For us, however, the sense of effort, of striving, above all of working (in Milton’s phrase) “as ever in my great Taskmaster’s eye,” is very central. “Le-ovdah u-leshomrah,” the sense of the importance of work and a work-oriented life, is part of the universal mandate; it is part of what we, as benei-Torah, understand to be central to our being.

GLATT KOSHER HEDONISM

I mention this point particularly to an American audience. In recent years, one observes on the American scene a terribly disturbing phenomenon: the spread of hedonistic values, but with a kind of glatt-kosher packaging. There was a time when the problem of hedonism for religious Jews didn’t often arise, because even if you wanted to have the time of your life, there wasn’t very much that you could do. The country clubs were all barred to Jews, there weren’t many kosher restaurants, there were no kosher nightclubs, etc. In the last decade or two, a whole culture has developed geared towards frum Jews, where the message is enjoy, enjoy, enjoy, and everything has a hekhsher (kosher certification) and a super-hekhsher. The message is that whatever the gentiles have, we have too. They have trips to the Virgin Islands, we have trips to the Virgin Islands. Consequently, there has been a certain debasement of values, in which people have a concern for the minutiae of Halakha (which, of course, one should be concerned about), but with a complete lack of awareness of the extent to which the underlying message is so totally non-halakhic and anti-halakhic.

Don’t misunderstand me—I am not opposed to people enjoying themselves to some extent. I am not arguing for a totally ascetic approach to life; I don’t live that way myself, and what I don’t practice I certainly am not going to preach. In a sense, I don’t practice it because I don’t really think that it is demanded. (There certainly were gedolim [great rabbis] who did advocate it, but others disagreed.) The question is something else entirely. The question is not whether there is room in human life for a person to have a certain measure of pleasure. Rather, the question is what is his basic perspective? How much does he involve himself in this? Does he see himself as basically being born to enjoy or to work?

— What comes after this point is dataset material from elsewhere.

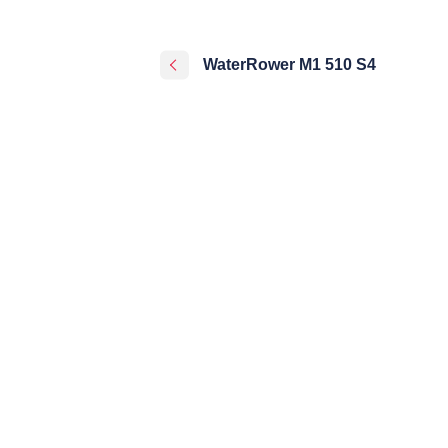
WaterRower M1 510 S4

There is nothing wrong with a person wanting to enjoy, to have a good meal. But if you open up the food critic’s column in a newspaper it is simply muktzeh machmat mi’us (untouchable because of being revolting)! A person who is morally sensitive finds it impossible to read those columns. They begin discussing, for example, the advantages of one airline food over another: here the food was a little bit underdone, there a little bit overdone, the vegetables were a little too fresh, not fresh enough; they begin to go into the finest details. It is astonishing that a person should devote so much time and effort and energy to these questions, and should assume that his readers are going to do so as well, when it is all merely a matter of knowing exactly what the food will be like when you happen to fly. To assign that kind of attention to this kind of nonsense?

To some extent, this feeling has permeated our world: a whole culture of enjoyment has begun to take hold. This is something which is recent, and with which anyone who is a ben-Torah, certainly, should in no way identify or associate. That whole culture advocates that man is born for pleasure, but unfortunately has to work if he wants to enjoy. In contrast, we have to know that “Adam le-amal yulad,” Man is born to do labor” (Iyyov 5:7).